Ele e Curtis levaram suas opiniões opostas ao público em uma reunião da Academia Nacional de Ciências em Washington, D.C., em abril de 1920, em um evento que ficou conhecido como o Grande Debate. Cada um tinha 40 minutos para apresentar suas opiniões sobre se há apenas um ou vários universos - o que agora pensamos como galáxias.

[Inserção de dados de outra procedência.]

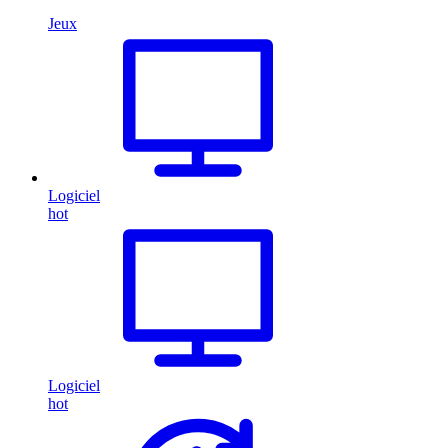
Jeux
Logiciel
hot
Logiciel
hot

Shapley, que tinha 30 anos e era considerado uma estrela em ascensão no campo, foi o primeiro. Um ex-jornalista que supostamente se sentia desconfortável falando com multidões, leu seu argumento de um roteiro datilografado. Ele mal tocou na questão de outros universos, focando em vez disso em suas novas medidas do tamanho da Via Láctea. A implicação era que a Via Láctea era muito grande para outras galáxias fazerem sentido.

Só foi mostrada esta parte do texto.